Data shown>
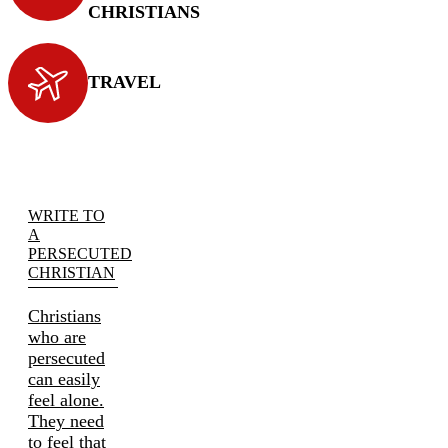
CHRISTIANS
TRAVEL
WRITE TO
A
PERSECUTED
CHRISTIAN
Christians
who are
persecuted
can easily
feel alone.
They need
to feel that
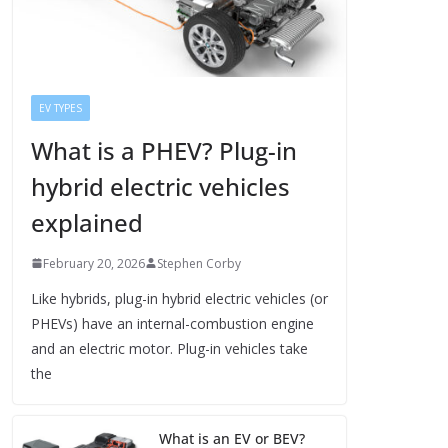
EV TYPES
What is a PHEV? Plug-in
hybrid electric vehicles
explained
February 20, 2026
Stephen Corby
Like hybrids, plug-in hybrid electric vehicles (or
PHEVs) have an internal-combustion engine
and an electric motor. Plug-in vehicles take
the
What is an EV or BEV?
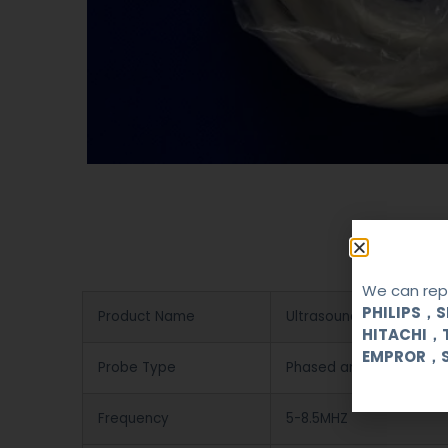
We can repa
PHILIPS，
Product Name
Ultrasound Probe
HITACHI，
EMPROR，
Probe Type
Phased array
Frequency
5-8.5MHZ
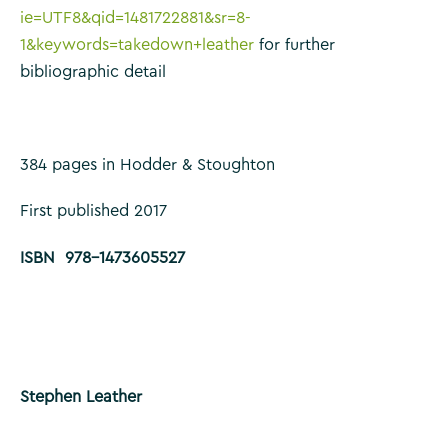
ie=UTF8&qid=1481722881&sr=8-
1&keywords=takedown+leather
for further
bibliographic detail
384 pages in Hodder & Stoughton
First published 2017
ISBN 978-1473605527
Stephen Leather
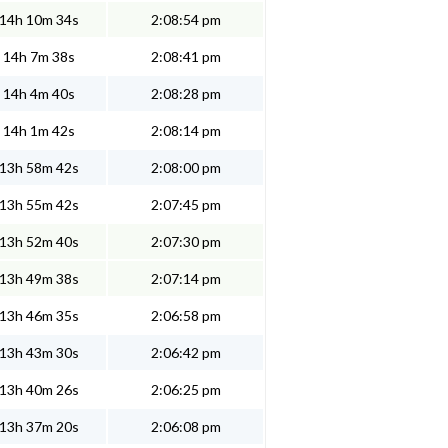
14h 10m 34s
2:08:54 pm
14h 7m 38s
2:08:41 pm
14h 4m 40s
2:08:28 pm
14h 1m 42s
2:08:14 pm
13h 58m 42s
2:08:00 pm
13h 55m 42s
2:07:45 pm
13h 52m 40s
2:07:30 pm
13h 49m 38s
2:07:14 pm
13h 46m 35s
2:06:58 pm
13h 43m 30s
2:06:42 pm
13h 40m 26s
2:06:25 pm
13h 37m 20s
2:06:08 pm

What you will do> Copy out all the data exactly, skipping the pictures.

Response to this task>
CHRISTIANS
TRAVEL
WRITE TO
A
PERSECUTED
CHRISTIAN
Christians
who are
persecuted
can easily
feel alone.
They need
to feel that
EV TYPES
What is a PHEV? Plug-in
hybrid electric vehicles
explained
February 20, 2026
Stephen Corby
Like hybrids, plug-in hybrid electric vehicles (or
PHEVs) have an internal-combustion engine
and an electric motor. Plug-in vehicles take
the
What is an EV or BEV?
We can repa
PHILIPS，
Product Name
Ultrasound Probe
HITACHI，
EMPROR，
Probe Type
Phased array
Frequency
5-8.5MHZ
ie=UTF8&qid=1481722881&sr=8-
1&keywords=takedown+leather
for further
bibliographic detail
384 pages in Hodder & Stoughton
First published 2017
ISBN 978-1473605527
Stephen Leather
14h 10m 34s
2:08:54 pm
14h 7m 38s
2:08:41 pm
14h 4m 40s
2:08:28 pm
14h 1m 42s
2:08:14 pm
13h 58m 42s
2:08:00 pm
13h 55m 42s
2:07:45 pm
13h 52m 40s
2:07:30 pm
13h 49m 38s
2:07:14 pm
13h 46m 35s
2:06:58 pm
13h 43m 30s
2:06:42 pm
13h 40m 26s
2:06:25 pm
13h 37m 20s
2:06:08 pm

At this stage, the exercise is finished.